As you probably know, BSD and GNU have similar tools, but often completely different codebase. So, for example, there is a BSD grep and a GNU grep, and they are developed by different people and have also different parameters (some of the most popular ones are the same, like -r or -n).
What I didn’t know is that the performance of the two is actually quite different! This is an email written by the creator of GNU grep explaining some of the tricks they use to make it faster. The email is from 2010, so you may think that the BSD implementation could have caught up, but looks like it hasn’t.
According to
this thread (from a few days ago) this is the performance difference.

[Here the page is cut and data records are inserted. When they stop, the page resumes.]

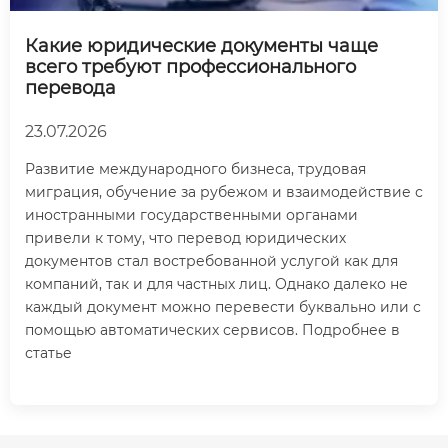
Какие юридические документы чаще
всего требуют профессионального
перевода
23.07.2026
Развитие международного бизнеса, трудовая
миграция, обучение за рубежом и взаимодействие с
иностранными государственными органами
привели к тому, что перевод юридических
документов стал востребованной услугой как для
компаний, так и для частных лиц. Однако далеко не
каждый документ можно перевести буквально или с
помощью автоматических сервисов. Подробнее в
статье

$ time /usr/local/bin/ggrep “foobarbaz” application.log
real 0m1.319s
user 0m0.948s
sys 0m0.345s
$ time /usr/bin/grep “foobarbaz” application.log
real 0m37.225s
user 0m31.036s
sys 0m1.286s
For the same 1.5GB file size, the GNU implementation finishes in 1.3 seconds, while the BSD implementation takes 37 seconds! That’s a quite important difference!
Also, this has been tested on the latest OSX version, because OSX uses the BSD grep (although I don’t know if it’s the latest version, maybe I should run the same test on the latest BSD version for better comparison).
It’s actually interested the tricks that GNU grep uses to make it faster, and it could be interesting to read the
source code and study the algorithm they use and try to make a similar clone as fast as possible.